Until recently, trade policy was largely understood as being gender neutral. It was commonly—and incorrectly—assumed that the effects of trade policies provided the same opportunities for men and women. In fact, during most of the WTO’s existence the organisation has been gender-blind, with those responsible for trade policy refusing to accept that differentiated—and sometimes negative—effects of trade for certain groups within countries was any concern of theirs. In recent years there has been a tentative move away from this position, and in 2017 the majority of WTO Members decided to create a mandate within the organisation to address trade’s impacts on women, by adopting the Buenos Aires Declaration on Trade and Women’s Economic Empowerment.

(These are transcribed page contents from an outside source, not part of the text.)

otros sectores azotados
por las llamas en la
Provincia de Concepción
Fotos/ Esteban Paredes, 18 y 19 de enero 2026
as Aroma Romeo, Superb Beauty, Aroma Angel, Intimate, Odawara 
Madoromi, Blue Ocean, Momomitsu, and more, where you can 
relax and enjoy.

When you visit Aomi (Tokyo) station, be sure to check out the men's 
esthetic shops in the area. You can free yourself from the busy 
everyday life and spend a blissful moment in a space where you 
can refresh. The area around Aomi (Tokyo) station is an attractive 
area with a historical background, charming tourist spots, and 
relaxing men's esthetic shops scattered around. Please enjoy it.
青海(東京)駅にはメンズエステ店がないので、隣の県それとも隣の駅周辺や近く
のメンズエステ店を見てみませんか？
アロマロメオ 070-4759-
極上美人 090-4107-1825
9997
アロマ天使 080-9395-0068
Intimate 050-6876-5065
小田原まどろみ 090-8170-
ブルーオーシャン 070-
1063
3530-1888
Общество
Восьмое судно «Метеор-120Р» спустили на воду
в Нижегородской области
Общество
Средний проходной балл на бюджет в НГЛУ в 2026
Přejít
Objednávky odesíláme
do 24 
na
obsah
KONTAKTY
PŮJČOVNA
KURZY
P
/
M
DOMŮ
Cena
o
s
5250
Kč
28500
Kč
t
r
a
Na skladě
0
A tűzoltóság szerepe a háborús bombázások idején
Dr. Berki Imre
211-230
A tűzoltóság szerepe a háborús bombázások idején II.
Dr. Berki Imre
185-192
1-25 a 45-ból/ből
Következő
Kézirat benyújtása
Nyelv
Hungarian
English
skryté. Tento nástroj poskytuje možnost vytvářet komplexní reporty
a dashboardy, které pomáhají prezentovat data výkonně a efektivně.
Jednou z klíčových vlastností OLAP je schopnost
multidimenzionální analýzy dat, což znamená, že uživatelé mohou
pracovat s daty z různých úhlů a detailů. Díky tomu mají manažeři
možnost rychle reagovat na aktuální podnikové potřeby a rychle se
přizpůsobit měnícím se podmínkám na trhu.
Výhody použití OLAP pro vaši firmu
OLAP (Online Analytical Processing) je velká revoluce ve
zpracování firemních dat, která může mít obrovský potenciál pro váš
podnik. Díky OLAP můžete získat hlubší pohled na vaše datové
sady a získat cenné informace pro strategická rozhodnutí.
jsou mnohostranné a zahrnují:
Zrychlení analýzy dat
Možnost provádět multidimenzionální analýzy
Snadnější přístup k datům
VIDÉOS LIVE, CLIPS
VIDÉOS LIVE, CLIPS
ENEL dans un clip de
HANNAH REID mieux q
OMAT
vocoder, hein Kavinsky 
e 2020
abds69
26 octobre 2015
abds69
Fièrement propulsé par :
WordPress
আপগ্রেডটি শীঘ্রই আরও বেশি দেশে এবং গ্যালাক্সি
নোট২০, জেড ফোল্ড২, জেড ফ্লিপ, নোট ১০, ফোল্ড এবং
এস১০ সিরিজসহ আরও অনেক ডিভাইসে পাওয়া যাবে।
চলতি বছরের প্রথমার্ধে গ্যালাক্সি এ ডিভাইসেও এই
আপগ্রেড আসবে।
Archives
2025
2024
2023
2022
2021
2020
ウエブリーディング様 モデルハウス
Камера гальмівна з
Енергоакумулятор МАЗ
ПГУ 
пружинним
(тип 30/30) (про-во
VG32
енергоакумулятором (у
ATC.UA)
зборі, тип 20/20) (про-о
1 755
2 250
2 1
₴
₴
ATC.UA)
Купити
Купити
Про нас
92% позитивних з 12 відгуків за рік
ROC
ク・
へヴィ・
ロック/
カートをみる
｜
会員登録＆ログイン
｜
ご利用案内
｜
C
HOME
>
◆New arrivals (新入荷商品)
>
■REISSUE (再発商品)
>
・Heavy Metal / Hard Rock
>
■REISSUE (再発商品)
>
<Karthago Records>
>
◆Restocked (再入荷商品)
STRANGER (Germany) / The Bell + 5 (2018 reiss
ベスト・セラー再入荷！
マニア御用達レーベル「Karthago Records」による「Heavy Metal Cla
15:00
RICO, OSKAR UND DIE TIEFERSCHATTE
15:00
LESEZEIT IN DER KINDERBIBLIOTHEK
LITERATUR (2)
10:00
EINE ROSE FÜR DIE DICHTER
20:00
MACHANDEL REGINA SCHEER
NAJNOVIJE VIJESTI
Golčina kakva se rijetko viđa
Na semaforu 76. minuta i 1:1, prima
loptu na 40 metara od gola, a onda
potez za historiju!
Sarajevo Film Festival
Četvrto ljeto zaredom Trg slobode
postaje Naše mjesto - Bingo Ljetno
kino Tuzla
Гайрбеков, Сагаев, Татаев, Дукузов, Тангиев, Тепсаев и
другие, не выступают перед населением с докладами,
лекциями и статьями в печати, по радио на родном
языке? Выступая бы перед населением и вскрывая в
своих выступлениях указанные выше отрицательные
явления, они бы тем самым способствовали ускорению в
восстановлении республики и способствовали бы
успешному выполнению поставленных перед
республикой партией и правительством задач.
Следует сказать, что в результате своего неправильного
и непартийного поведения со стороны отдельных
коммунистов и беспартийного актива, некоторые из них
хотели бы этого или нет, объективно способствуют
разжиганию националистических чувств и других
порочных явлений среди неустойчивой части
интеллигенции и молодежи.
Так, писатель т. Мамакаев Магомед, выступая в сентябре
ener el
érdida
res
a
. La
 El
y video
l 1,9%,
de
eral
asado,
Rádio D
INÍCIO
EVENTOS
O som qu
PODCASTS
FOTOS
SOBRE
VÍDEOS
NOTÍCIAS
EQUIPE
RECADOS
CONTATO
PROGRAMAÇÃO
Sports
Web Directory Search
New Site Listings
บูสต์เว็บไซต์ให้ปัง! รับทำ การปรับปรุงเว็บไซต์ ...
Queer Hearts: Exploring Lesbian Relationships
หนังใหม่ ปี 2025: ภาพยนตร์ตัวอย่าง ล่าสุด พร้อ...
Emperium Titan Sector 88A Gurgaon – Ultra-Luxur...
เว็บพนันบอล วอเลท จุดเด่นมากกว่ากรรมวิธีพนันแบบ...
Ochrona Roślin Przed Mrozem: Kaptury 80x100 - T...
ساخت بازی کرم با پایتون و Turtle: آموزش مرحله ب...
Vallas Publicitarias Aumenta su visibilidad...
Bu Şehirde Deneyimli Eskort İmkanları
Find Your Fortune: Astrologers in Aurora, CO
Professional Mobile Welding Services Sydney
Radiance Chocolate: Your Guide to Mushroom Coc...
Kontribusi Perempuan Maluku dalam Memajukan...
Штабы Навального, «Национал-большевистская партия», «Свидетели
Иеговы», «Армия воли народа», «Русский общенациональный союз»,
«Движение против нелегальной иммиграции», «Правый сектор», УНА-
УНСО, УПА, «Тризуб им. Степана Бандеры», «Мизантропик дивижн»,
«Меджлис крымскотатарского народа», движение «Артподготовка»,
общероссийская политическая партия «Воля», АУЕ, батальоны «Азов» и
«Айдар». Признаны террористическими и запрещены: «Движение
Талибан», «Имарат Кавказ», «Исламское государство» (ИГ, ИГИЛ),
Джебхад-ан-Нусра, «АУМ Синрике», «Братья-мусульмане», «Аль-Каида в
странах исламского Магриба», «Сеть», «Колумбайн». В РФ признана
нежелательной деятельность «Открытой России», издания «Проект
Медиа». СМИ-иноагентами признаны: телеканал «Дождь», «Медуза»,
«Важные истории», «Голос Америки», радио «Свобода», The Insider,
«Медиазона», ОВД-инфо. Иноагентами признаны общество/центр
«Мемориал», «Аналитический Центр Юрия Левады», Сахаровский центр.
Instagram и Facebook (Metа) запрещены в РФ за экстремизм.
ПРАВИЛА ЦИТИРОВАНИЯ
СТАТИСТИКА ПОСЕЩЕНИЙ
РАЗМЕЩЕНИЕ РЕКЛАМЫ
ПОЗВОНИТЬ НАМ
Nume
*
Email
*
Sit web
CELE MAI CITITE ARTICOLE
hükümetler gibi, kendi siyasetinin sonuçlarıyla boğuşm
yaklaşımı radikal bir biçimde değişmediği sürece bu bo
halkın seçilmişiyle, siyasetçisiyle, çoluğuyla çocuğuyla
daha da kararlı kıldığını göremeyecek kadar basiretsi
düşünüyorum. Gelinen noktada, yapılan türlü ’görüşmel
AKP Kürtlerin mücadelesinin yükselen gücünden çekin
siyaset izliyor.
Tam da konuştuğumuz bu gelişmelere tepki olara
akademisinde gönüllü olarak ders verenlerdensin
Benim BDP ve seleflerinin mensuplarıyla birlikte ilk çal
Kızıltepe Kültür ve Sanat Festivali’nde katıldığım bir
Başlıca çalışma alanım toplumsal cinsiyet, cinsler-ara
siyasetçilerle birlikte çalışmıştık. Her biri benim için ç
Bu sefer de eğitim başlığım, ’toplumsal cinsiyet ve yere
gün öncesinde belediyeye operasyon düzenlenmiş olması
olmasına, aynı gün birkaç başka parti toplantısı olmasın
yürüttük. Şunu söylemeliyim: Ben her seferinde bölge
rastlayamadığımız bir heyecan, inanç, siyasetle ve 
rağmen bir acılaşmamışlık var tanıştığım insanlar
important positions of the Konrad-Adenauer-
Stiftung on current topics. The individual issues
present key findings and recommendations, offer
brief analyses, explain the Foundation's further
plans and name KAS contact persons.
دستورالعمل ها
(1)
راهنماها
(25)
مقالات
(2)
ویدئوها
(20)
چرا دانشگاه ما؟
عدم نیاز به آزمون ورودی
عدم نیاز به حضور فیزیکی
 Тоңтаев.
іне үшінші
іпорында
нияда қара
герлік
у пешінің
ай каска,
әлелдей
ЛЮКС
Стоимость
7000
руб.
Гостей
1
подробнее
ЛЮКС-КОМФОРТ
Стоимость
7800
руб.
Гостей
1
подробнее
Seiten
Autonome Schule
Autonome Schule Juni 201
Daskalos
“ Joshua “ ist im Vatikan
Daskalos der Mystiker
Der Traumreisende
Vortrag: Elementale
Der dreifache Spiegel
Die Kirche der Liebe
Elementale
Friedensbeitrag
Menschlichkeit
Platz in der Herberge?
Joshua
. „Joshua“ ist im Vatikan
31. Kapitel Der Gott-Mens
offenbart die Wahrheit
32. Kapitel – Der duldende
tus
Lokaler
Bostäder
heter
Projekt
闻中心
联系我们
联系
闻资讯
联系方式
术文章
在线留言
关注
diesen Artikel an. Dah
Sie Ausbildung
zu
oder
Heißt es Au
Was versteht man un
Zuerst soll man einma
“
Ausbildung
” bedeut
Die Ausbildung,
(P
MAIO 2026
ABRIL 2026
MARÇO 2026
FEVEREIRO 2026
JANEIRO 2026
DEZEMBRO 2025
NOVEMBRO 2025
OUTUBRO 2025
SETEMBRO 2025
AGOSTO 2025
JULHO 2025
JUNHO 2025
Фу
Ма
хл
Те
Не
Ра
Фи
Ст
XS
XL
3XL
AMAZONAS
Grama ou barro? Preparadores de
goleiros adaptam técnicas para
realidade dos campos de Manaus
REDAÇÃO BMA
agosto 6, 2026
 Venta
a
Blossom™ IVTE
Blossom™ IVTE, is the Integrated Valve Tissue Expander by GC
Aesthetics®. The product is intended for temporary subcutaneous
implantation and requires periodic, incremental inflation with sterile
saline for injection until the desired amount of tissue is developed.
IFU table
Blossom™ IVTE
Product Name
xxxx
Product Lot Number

… but the WTO risks sidestepping the main issues

Whilst it is positive that so many key WTO actors have acknowledged that trade is not gender-neutral and that the WTO should take on a role to address that fact, this Declaration sidesteps the key issues at stake. As its title indicates, it risks focusing WTO’s efforts solely on initiatives that enable women entrepreneurs to access international markets, without addressing the structural features of the international trading system that leave vulnerable people, many of whom are women, out in the cold.

For sure, providing funding and training to women entrepreneurs is easier than devising trade rules that enable developing countries to improve women’s working conditions and career opportunities whilst simultaneously maintaining the country’s competitive advantage. Connecting women entrepreneurs to export markets is easier than assessing the complex ways in which a particular proposed trade measure could be beneficial or harmful for women in their roles as workers and consumers.

But if Dr Ngozi Okonjo-Iweala really wants to ensure that trade provides women with equal opportunities as men and leave the historical legacy that women watching her on social media are hoping for, she will also need to push Members, her staff and partner organisations to engage in earnest with those harder questions.

An earlier version of this article was published in The Geneva Observer.